** Data shown follows **

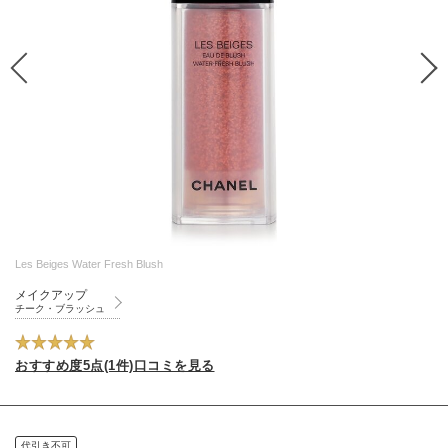
Les Beiges Water Fresh Blush
メイクアップ
チーク・ブラッシュ
おすすめ度5点(1件)口コミを見る
代引き不可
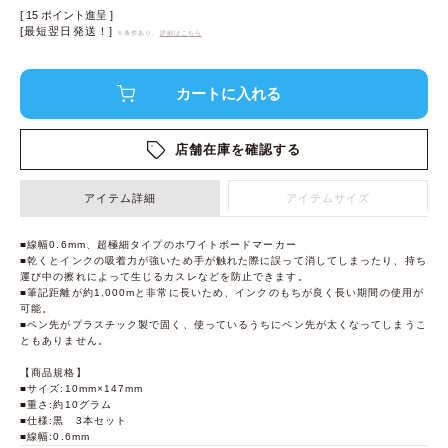
[
15
ポイント進呈 ]
[最短翌日発送！]
※条件あり、
詳細はこちら
店舗在庫を確認する
アイテム詳細
アイテムサイズ
■線幅0.6mm、超極細タイプのホワイトボードマーカー
■乾くとインクの吸着力が強いため手が触れた際に誤って消してしまったり、持ち
運び中の擦れによって生じるカスレなどを防止できます。
■筆記距離が約1,000mと非常に長いため、インクのもちが良く長い期間の使用が
可能。
■ペン先がプラスチック製で固く、使っているうちにペン先が太くなってしまうこ
ともありません。
【商品規格】
■サイズ:10mm×147mm
■重さ:約10グラム
■仕様:黒 3本セット
■線幅:0.6mm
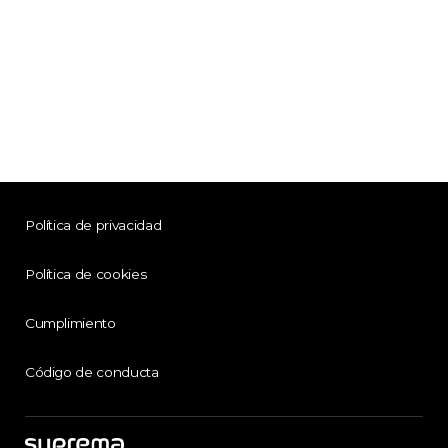
Política de privacidad
Política de cookies
Cumplimiento
Código de conducta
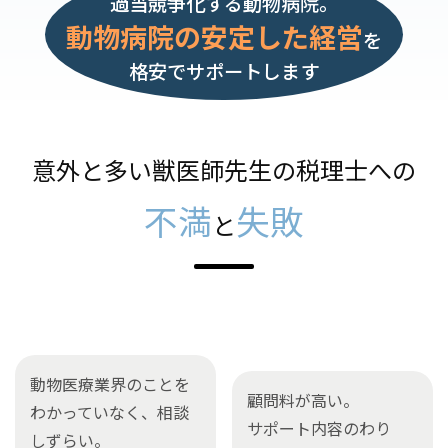
過当競争化する動物病院。
動物病院の安定した経営
を
格安でサポートします
意外と多い
獣医師先生の
税理士への
不満
失敗
と
動物医療業界のことを
顧問料が高い。
わかっていなく、相談
サポート内容のわり
しずらい。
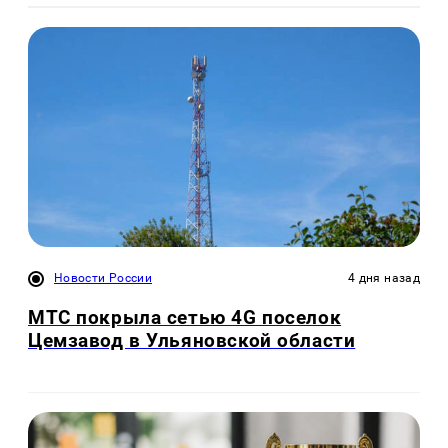
Новости России
4 дня назад
МТС покрыла сетью 4G поселок
Цемзавод в Ульяновской области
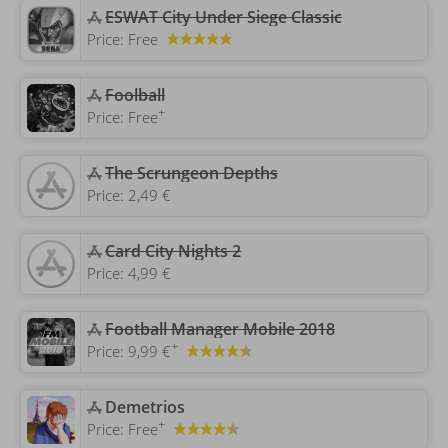
‎ESWAT City Under Siege Classic
Price:
Free
Foolball
+
Price:
Free
‎The Scrungeon Depths
Price:
2,49 €
‎Card City Nights 2
Price:
4,99 €
Football Manager Mobile 2018
+
Price:
9,99 €
‎Demetrios
+
Price:
Free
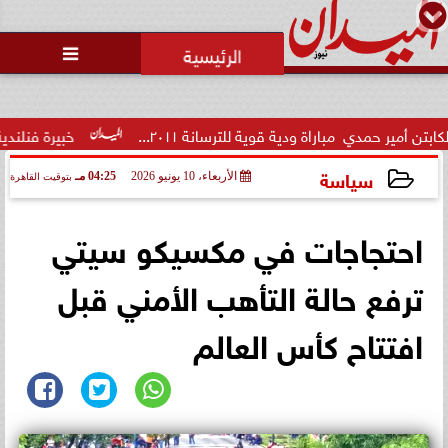
محمد يوسف
رئيس التحرير

الاتحاد العربي للتطوع يرعى
مسابقة وسام الخير
ية للترسانة ٢٠١١...
خبيرة فنلندية تُفجر مفاجأة: تعثر الطا
سياسة
الأربعاء، 10 يونيو 2026
04:25 مـ
بتوقيت القاهرة
2026-06-10 16:25:46
احتجاجات في مكسيكو سيتي
ترفع حالة التأهب الأمني قبل
افتتاح كأس العالم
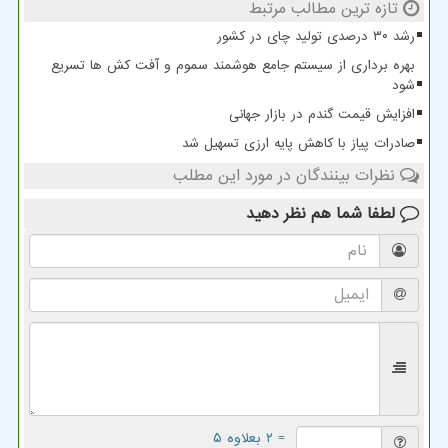
تازه ترین مطالب مرتبط
رشد ۳۰ درصدی تولید چای در کشور
بهره برداری از سیستم جامع هوشمند سموم و آفت کش ها تسریع
شود
افزایش قیمت گندم در بازار جهانی
صادرات پیاز با کاهش پایه ارزی تسهیل شد
نظرات بینندگان در مورد این مطلب
لطفا شما هم
نظر دهید
= ۲ بعلاوه ۵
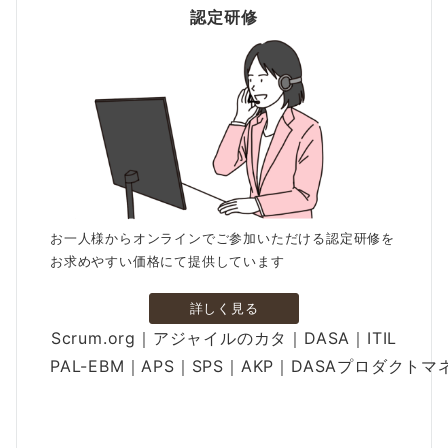
認定研修
お一人様からオンラインでご参加いただける認定研修を
お求めやすい価格にて提供しています
詳しく見る
Scrum.org｜アジャイルのカタ｜DASA｜ITIL
PAL-EBM｜APS｜SPS｜AKP｜DASAプロダクト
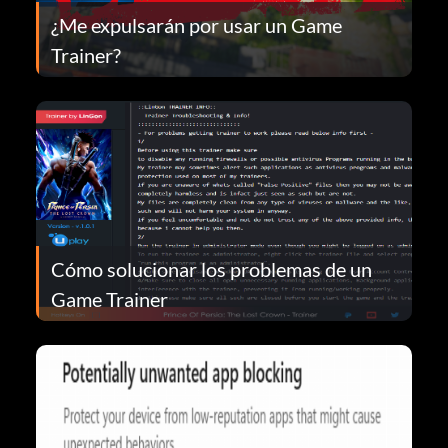
¿Me expulsarán por usar un Game
Trainer?
Cómo solucionar los problemas de un
Game Trainer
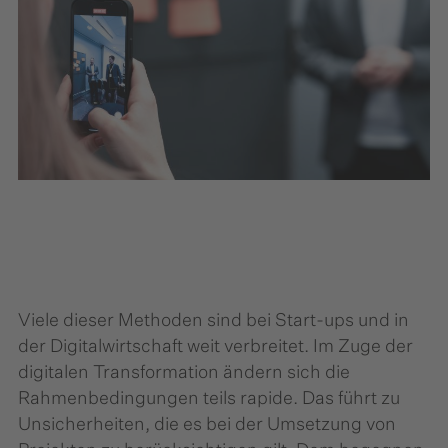
Viele dieser Methoden sind bei Start-ups und in
der Digitalwirtschaft weit verbreitet. Im Zuge der
digitalen Transformation ändern sich die
Rahmenbedingungen teils rapide. Das führt zu
Unsicherheiten, die es bei der Umsetzung von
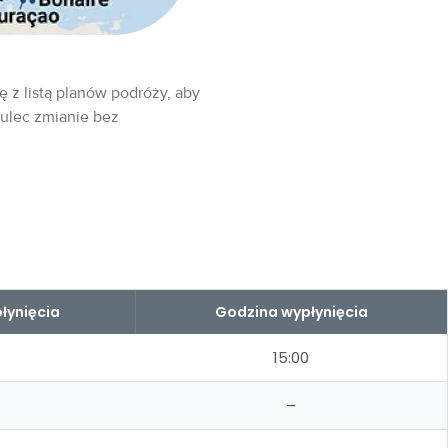
ę z listą planów podróży, aby
 ulec zmianie bez
łynięcia
Godzina wypłynięcia
15:00
–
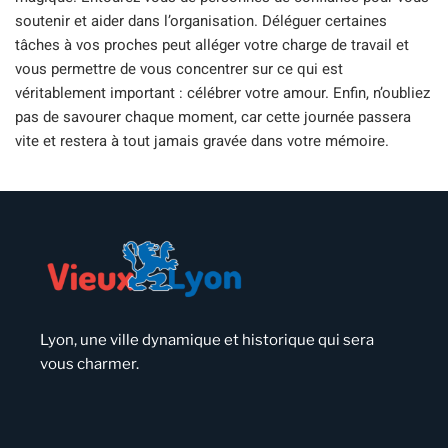
soutenir et aider dans l’organisation. Déléguer certaines
tâches à vos proches peut alléger votre charge de travail et
vous permettre de vous concentrer sur ce qui est
véritablement important : célébrer votre amour. Enfin, n’oubliez
pas de savourer chaque moment, car cette journée passera
vite et restera à tout jamais gravée dans votre mémoire.
Lyon, une ville dynamique et historique qui sera
vous charmer.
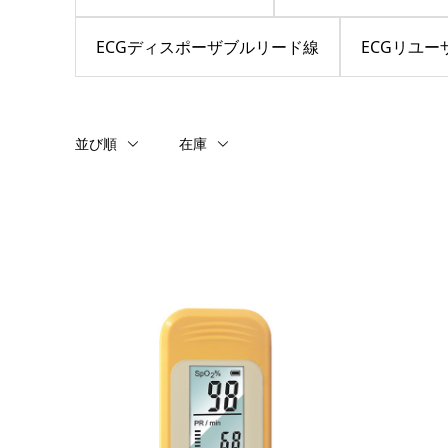
ECGディスポーザブルリード線
ECGリユ
並び順
在庫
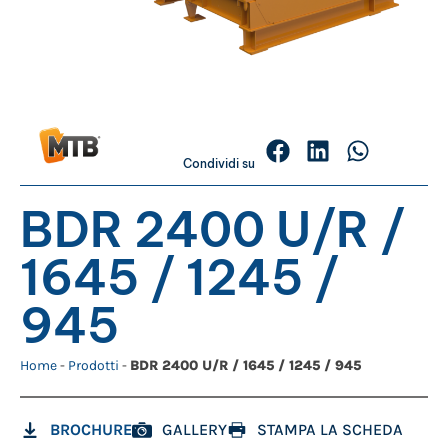
Condividi su
BDR 2400 U/R /
1645 / 1245 /
945
Home
-
Prodotti
-
BDR 2400 U/R / 1645 / 1245 / 945
BROCHURE
GALLERY
STAMPA LA SCHEDA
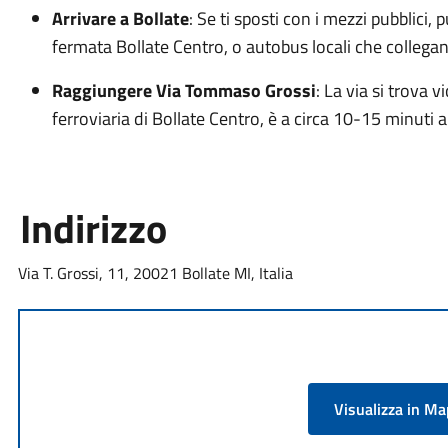
Arrivare a Bollate
: Se ti sposti con i mezzi pubblici, p
fermata Bollate Centro, o autobus locali che collegano 
Raggiungere Via Tommaso Grossi
: La via si trova v
ferroviaria di Bollate Centro, è a circa 10-15 minuti a
Indirizzo
Via T. Grossi, 11, 20021 Bollate MI, Italia
Visualizza in M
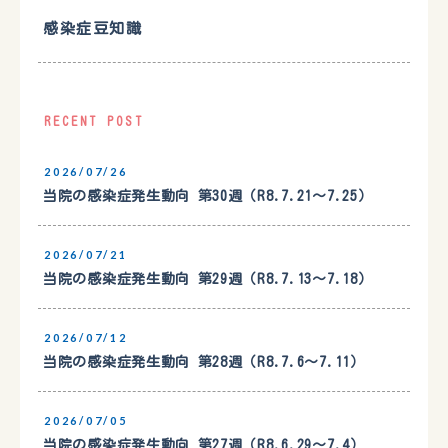
感染症豆知識
RECENT POST
2026/07/26
当院の感染症発生動向 第30週（R8.7.21〜7.25）
2026/07/21
当院の感染症発生動向 第29週（R8.7.13〜7.18）
2026/07/12
当院の感染症発生動向 第28週（R8.7.6〜7.11）
2026/07/05
当院の感染症発生動向 第27週（R8.6.29〜7.4）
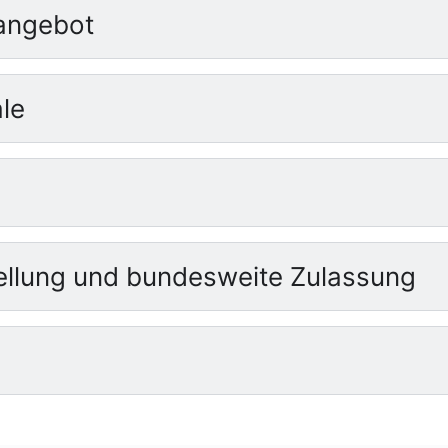
angebot
le
llung und bundesweite Zulassung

** End of Data shown **

What to do | Leaving out all pictures, set down exactly the lines of the material above, from the line with "City Nights 2" to the line with "ترفع حالة التأهب الأمني قبل" inclusive, and no others.

Task output |
‎Card City Nights 2
Price:
4,99 €
Football Manager Mobile 2018
+
Price:
9,99 €
‎Demetrios
+
Price:
Free
محمد يوسف
رئيس التحرير

الاتحاد العربي للتطوع يرعى
مسابقة وسام الخير
ية للترسانة ٢٠١١...
خبيرة فنلندية تُفجر مفاجأة: تعثر الطا
سياسة
الأربعاء، 10 يونيو 2026
04:25 مـ
بتوقيت القاهرة
2026-06-10 16:25:46
احتجاجات في مكسيكو سيتي
ترفع حالة التأهب الأمني قبل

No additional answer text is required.